This is"part 2" in a propeller-head series about the internal workings of Citrix Application Streaming.  This post covers how stuff in the registry can be "erased" during profiling without really effecting the profiling machine.  The same concepts apply at runtime where the application can erase things from the machine and have this effect only be apparent for the current user rather than the whole machine.

Part 1 covered the same topic for files.

Consider: Machine has registry space at HKLM\Software\DeleteMe (yes, notice the easy to recognize naming).  In this example, there are also a few registry items located in that space, abtly named, item 1 and item 2.

The installation program observes that this space exists and as part of its installation activity, erases it.  The job of the isolation system is to let the installer BELIEVE it erased the space, while not really erasing it, so that the streaming client can present this space as "not there", when it really is.

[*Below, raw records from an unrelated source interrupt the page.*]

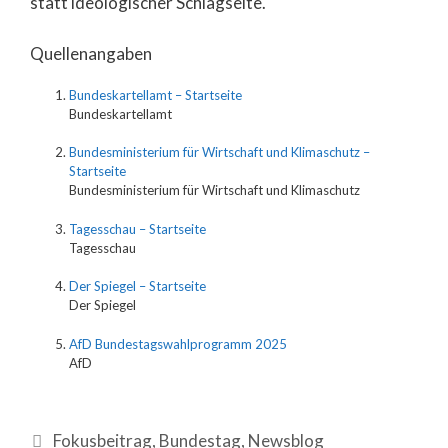
statt ideologischer Schlagseite.
Quellenangaben
Bundeskartellamt – Startseite
Bundeskartellamt
Bundesministerium für Wirtschaft und Klimaschutz –
Startseite
Bundesministerium für Wirtschaft und Klimaschutz
Tagesschau – Startseite
Tagesschau
Der Spiegel – Startseite
Der Spiegel
AfD Bundestagswahlprogramm 2025
AfD
Fokusbeitrag
,
Bundestag
,
Newsblog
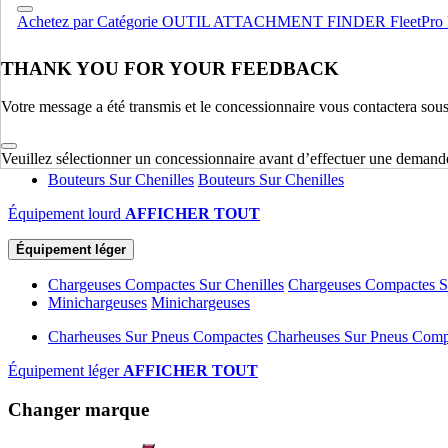
Achetez par Catégorie
OUTIL ATTACHMENT FINDER
FleetPro
Deutz
Deutz
Moteur
AFFICHER TOUT
THANK YOU FOR YOUR FEEDBACK
Équipement lourd
Votre message a été transmis et le concessionnaire vous contactera sou
Compactage
Compactage
Pelles Sur Chenilles
Pelles Sur Chenilles
Veuillez sélectionner un concessionnaire avant d’effectuer une demand
Bouteurs Sur Chenilles
Bouteurs Sur Chenilles
Équipement lourd
AFFICHER TOUT
Équipement léger
Chargeuses Compactes Sur Chenilles
Chargeuses Compactes Su
Minichargeuses
Minichargeuses
Charheuses Sur Pneus Compactes
Charheuses Sur Pneus Comp
Équipement léger
AFFICHER TOUT
Changer marque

For the installer, I have used CMD.exe and here's the activity, captured as text.
c:\>reg query hklm\software\deleteme

HKEY_LOCAL_MACHINE\software\deleteme
    Item 1    REG_DWORD    0x1
    Item 2    REG_DWORD    0x2

c:\>reg delete hklm\software\deleteme
Permanently delete the registry key HKEY_LOCAL_MACHINE\software\deleteme (Yes/No
)? y
The operation completed successfully.

c:\>reg query hklm\software\deleteme
ERROR: The system was unable to find the specified registry key or value.

From outside of isolation, go look at the "real" registry.  You'll see:
What happened? 

Answer: The true registry was not "hurt" by the profiling activity.  The registry space that was deleted wasn't really deleted.  The captured profile though believes it was deleted and when moved to the execution machine, the Streaming Client will do similar isolation stuff to make this space appear "gone" even if that space really exists.  The "how" follows.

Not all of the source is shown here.